Varese centra la prima incredibile e difficilissima vittoria. Lo fa con un’impresa incredibile, lottando e soprattutto chiudendo tutti i quarti in vantaggio. Intensità alle stelle e squadra veramente fantastica sotto tutti gli aspetti. Sassari nel finale tenta la disperata rimonta ma si deve fermare sul più bello.

VARESE:

ROSS COLBEY 8: Chiamato a rimpiazzare Keene, risponde presente sin da subito. E’ nel pieno centro del gioco e domina la scena con 13 punti.

WOLDETENSAE THOMAS 5.5: L’unica nota negativa di serata di una Varese perfetta. 0 punti a referto e troppo nervosismo.

DE NICOLAO GIOVANNI 7: Non è più una novità, anzi. Gioca da leader e mette a referto punti pesantissimi. E’ una riserva di lusso

REYES JUSTIN 6: Meno esplosivo del solito, probabilmente deve ancora entrare bene in questi nuovi meccanismi.

FERRERO GIANCARLO 8: 8 perché il capitano è incredibilmente utile e riesce a trasmettere grinta e serietà ad un gruppo che ha bisogno della sua leadership. La tripla del 70-55 è la ciliegina sulla torta.

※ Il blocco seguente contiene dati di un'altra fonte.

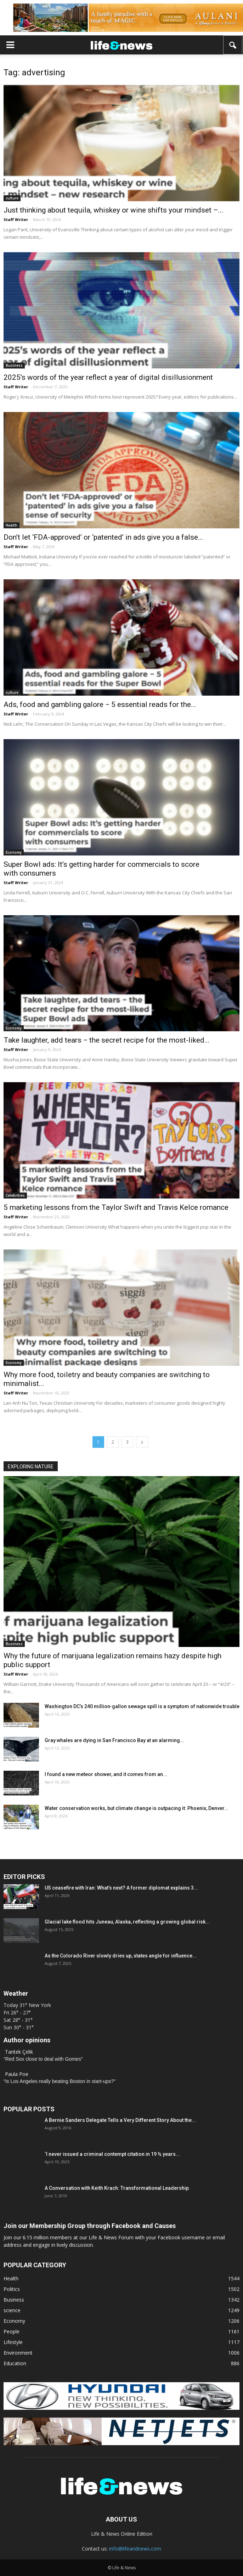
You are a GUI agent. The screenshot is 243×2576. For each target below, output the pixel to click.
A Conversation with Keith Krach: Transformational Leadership (117, 2188)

BROWN MARKEL 8.5: Nel finale mette a referto 5 punti consecutivi che spezzano le gambe ai sardi. E’ utilissimo e si è subito ambientato.

CARUSO GUGLIELMO 6.5: Stupisce, perché a che fare con due pesi massimi come Diop e Onuaku. La sua forza come quella di Owens è quella di saper sfruttare gli spazi e non giocare mai uno contro uno con loro.

OWEN TARIQ 7: Inizialmente soffre la fisicità di Onuaku, poi gli prende le misure, gioca e soprattutto manda in visibilio l’Enerxenia Arena con due schiacciate da antologia.

JOHNSON JARON 9: MVP. Prende in mano la squadra nei momenti critici e la porta in alto. Le fa conquistare fiducia e punti. Chiude con 20 punti e 3 assist in 30 minuti. Fondamentale.

BRASE MATT 8: Prepara un match in maniera esemplare. E’ tutto perfetto e tutto gira alla perfezione.

SASSARI:

JONES JAMAL 4.5: Evanescente. La sua presenza non è quasi pervenuta e perde sistematicamente il suo riferimento difensivo.

ROBINSON GERALD 6.5: E’ l’ultimo che getta la spugna e l’unico che veramente ci crede lungo tutto l’arco del match. 18 punti in 32 minuti.

DOWE CHRIS 5: Un fantasma. Non è il Dowe visto nella Supercoppa.

KRUSLIN FILIP 5: Un’altra insufficienza, nonostante i 10 punti messi a referto, perché l’atteggiamento non è quello giusto. Non è attento e si perde spesso in fase difensiva.

BENDZIUS EIMANTAS 5: 13 punti, ma si sveglia troppo tardi, quando ormai Varese sente di avere in pugno la partita. Bendzius dall’arco tira con i 25%. Numero impietoso.

DIOP OUSMANE 5: Non fa valere fino in fondo i suoi centimetri sotto canestro e i suoi ne risentono. Soffre gli inserimenti di Owens e Caruso, che sistematicamente gli prendono anche rimbalzi e non gli danno riferimenti.

ONUAKU CHINANU 5.5: Sarebbe stato più di un 6 ma l’ingenuità nel finale, che gli costa il quinto fallo, lo condanna. Era il momento migliore di Sassari, sotto di 6 e con l’inerzia della gara. 17 punti non sono da buttare ma da lui ci si aspetta altro.

BUCCHI PIERO 5.5: La partita l’aveva preparata bene ma non poteva aspettarsi una Varese così determinata e già ben rodata.